Worker 1: Finished processing task 10
Worker 2: Finished processing task 9
Worker 3: Finished processing task 8
Worker 4: Finished processing task 7
All workers have finished. Program exiting.
Explanation: The producer generates tasks and sends them through a channel. The four worker goroutines read from this channel, process tasks concurrently, and finish. The main goroutine waits for all workers to complete before exiting.
Example 2:
A scenario with more tasks than workers.
Input (Conceptual):
- Number of tasks (M): 100
- Number of workers (N): 5
Expected Output (Illustrative): Similar to Example 1, but demonstrating how the 5 workers handle a larger workload, with tasks being picked up as soon as a worker becomes free.
Constraints
- The number of tasks (M) will be between 10 and 1000.

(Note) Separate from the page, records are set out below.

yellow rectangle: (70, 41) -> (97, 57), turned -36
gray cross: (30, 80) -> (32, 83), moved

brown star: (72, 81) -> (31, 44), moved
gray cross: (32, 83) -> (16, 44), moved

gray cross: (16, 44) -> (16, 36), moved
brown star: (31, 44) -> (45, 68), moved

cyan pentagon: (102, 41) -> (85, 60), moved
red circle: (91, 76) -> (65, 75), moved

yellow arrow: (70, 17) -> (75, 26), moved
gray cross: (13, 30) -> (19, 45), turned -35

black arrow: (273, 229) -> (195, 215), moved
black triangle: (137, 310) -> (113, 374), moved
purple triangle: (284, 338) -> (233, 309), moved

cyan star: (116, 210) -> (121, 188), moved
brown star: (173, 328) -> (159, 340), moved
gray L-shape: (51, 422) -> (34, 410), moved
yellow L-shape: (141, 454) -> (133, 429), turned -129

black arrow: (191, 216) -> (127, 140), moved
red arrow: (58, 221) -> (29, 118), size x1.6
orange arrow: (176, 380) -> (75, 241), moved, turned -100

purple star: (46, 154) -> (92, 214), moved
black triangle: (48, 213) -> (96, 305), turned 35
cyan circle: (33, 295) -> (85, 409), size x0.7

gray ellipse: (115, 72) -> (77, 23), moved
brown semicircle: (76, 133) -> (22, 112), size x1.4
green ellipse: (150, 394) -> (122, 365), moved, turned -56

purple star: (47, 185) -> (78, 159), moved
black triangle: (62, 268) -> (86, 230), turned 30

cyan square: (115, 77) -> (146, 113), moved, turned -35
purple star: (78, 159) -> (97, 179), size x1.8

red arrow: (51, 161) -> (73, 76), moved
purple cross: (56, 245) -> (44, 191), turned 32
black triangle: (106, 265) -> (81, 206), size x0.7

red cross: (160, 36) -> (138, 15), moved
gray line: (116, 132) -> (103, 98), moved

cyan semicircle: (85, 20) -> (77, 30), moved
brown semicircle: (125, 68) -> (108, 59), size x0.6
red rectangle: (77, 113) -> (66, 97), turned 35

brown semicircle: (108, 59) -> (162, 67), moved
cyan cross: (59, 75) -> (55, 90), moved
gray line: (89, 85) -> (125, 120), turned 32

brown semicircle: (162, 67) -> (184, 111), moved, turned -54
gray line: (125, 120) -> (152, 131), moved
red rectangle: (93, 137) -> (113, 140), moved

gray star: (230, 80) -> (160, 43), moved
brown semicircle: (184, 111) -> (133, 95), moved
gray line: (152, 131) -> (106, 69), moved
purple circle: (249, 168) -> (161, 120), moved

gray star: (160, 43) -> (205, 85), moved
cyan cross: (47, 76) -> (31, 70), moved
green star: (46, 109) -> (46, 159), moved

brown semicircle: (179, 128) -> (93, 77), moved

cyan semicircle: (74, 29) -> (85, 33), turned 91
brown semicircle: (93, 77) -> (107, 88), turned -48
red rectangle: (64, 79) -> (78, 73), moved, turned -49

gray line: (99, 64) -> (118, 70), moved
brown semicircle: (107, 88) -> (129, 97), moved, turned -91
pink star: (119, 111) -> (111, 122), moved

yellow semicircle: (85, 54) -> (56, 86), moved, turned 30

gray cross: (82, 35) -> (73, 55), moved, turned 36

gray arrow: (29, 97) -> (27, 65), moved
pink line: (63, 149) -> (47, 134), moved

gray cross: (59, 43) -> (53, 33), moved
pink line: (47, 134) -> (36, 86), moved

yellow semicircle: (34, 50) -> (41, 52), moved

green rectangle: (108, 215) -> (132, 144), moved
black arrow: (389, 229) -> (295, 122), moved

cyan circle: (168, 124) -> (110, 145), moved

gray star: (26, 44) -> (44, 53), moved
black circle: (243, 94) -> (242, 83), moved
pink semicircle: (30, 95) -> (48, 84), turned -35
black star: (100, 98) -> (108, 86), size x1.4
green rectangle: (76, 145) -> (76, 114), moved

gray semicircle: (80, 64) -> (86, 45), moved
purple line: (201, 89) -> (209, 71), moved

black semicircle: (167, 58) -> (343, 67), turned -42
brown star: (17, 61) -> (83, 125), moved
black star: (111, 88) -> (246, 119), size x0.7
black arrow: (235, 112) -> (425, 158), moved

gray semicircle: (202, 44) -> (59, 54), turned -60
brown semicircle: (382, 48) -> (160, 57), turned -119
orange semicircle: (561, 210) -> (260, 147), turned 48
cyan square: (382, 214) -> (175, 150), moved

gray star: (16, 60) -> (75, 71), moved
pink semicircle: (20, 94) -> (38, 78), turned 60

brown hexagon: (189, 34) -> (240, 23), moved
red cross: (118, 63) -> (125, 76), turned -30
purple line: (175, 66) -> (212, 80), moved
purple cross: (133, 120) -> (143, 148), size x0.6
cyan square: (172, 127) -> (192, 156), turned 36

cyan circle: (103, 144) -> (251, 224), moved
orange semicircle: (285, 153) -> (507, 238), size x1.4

- The number of worker goroutines (N) will be between 2 and 10.
- Task processing simulation should involve a small delay (e.g., 50-100 milliseconds) to make concurrency visible.
- Your solution should avoid race conditions and deadlocks.
Notes
- Think about how to signal completion from the producer to the workers. A
sync.WaitGroupis a valuable tool for managing goroutine completion. - Channels are crucial for communication between the producer and workers, and for signaling that workers can shut down.
- Consider using
context.Contextfor more robust cancellation and timeout handling in a real-world scenario, though it might be overkill for this specific challenge if not explicitly asked. - The core of this problem is understanding the Go scheduler's role in mapping your M goroutines to N OS threads implicitly. Your code provides the M "units of work" (goroutines), and the Go runtime efficiently schedules them.